As for libOpenMMCudaCompiler.so, it also seems to be okay:

Code: Select all

(openmm_cuda10_env) htjung@compute-0-3:~>ldd ~/miniconda3_cuda10/envs/openmm_cuda10_env/lib/plugins/libOpenMMCudaCompiler.so
        linux-vdso.so.1 =>  (0x00007ffc63977000)
        librt.so.1 => /lib64/librt.so.1 (0x00002b61ef483000)
        libnvrtc.so.10.0 => /usr/local/cuda-10.0/lib64/libnvrtc.so.10.0 (0x00002b61ef68b000)
        libOpenMMCUDA.so => not found
        libOpenMM.so => /home/htjung/miniconda3_cuda10/envs/openmm_cuda10_env/lib/plugins/../libOpenMM.so (0x00002b61f0ca7000)
        libdl.so.2 => /lib64/libdl.so.2 (0x00002b61f11ec000)
        libcuda.so.1 => /lib64/libcuda.so.1 (0x00002b61f13f0000)
        libcufft.so.10.0 => /usr/local/cuda-10.0/lib64/libcufft.so.10.0 (0x00002b61f2565000)
        libpthread.so.0 => /lib64/libpthread.so.0 (0x00002b61f8a19000)
        libstdc++.so.6 => /home/htjung/miniconda3_cuda10/envs/openmm_cuda10_env/lib/plugins/../libstdc++.so.6 (0x00002b61ef08e000)
        libm.so.6 => /lib64/libm.so.6 (0x00002b61f8c35000)
        libgcc_s.so.1 => /home/htjung/miniconda3_cuda10/envs/openmm_cuda10_env/lib/plugins/../libgcc_s.so.1 (0x00002b61ef1d0000)
        libc.so.6 => /lib64/libc.so.6 (0x00002b61f8f37000)
        /lib64/ld-linux-x86-64.so.2 (0x00002b61ef057000)
        libnvidia-fatbinaryloader.so.418.74 => /lib64/libnvidia-fatbinaryloader.so.418.74 (0x00002b61f9304000)
I would be glad to have any comments about what I need to check and where can I do better.
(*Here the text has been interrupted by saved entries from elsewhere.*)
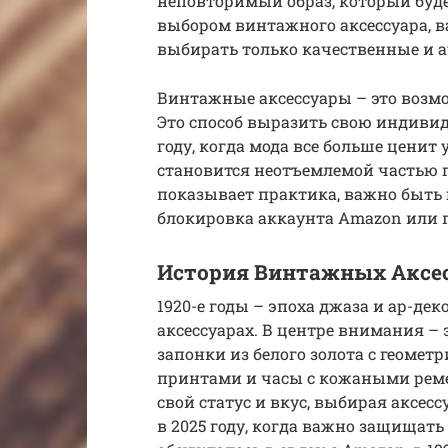
неповторимый образ, который будет 
выбором винтажного аксессуара, 
выбирать только качественные и 
Винтажные аксессуары – это возмо
Это способ выразить свою индивиду
году, когда мода все больше ценит
становится неотъемлемой частью г
показывает практика, важно быть
блокировка аккаунта Amazon или п
История Винтажных Аксес
1920-е годы – эпоха джаза и ар-де
аксессуарах. В центре внимания –
запонки из белого золота с геомет
принтами и часы с кожаными рем
свой статус и вкус, выбирая аксес
в 2025 году, когда важно защищать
Re: problem with Installation of OpenMM 7.3.1 with Cuda 9.2 and 10.0 for heterogeneous cluster

Posted: Sat May 18, 2019 2:16 pm
by peastman
CUDA 9.2 doesn't support Turing GPUs. It was released before they came out. In addition to needing the runtime libraries, it also needs the nvcc compiler, which by default it expects to be at /usr/local/cuda/bin/nvcc. In your case, that's the CUDA 9.2 version, which doesn't support your GPU. You can set the OPENMM_CUDA_COMPILER environment variable to give it the correct path:

Code: Select all

export OPENMM_CUDA_COMPILER=/usr/local/cuda-10.0/bin/nvcc

Re: problem with Installation of OpenMM 7.3.1 with Cuda 9.2 and 10.0 for heterogeneous cluster

Posted: Mon May 20, 2019 9:30 am
by jht0664
It works. Thank you for your comment!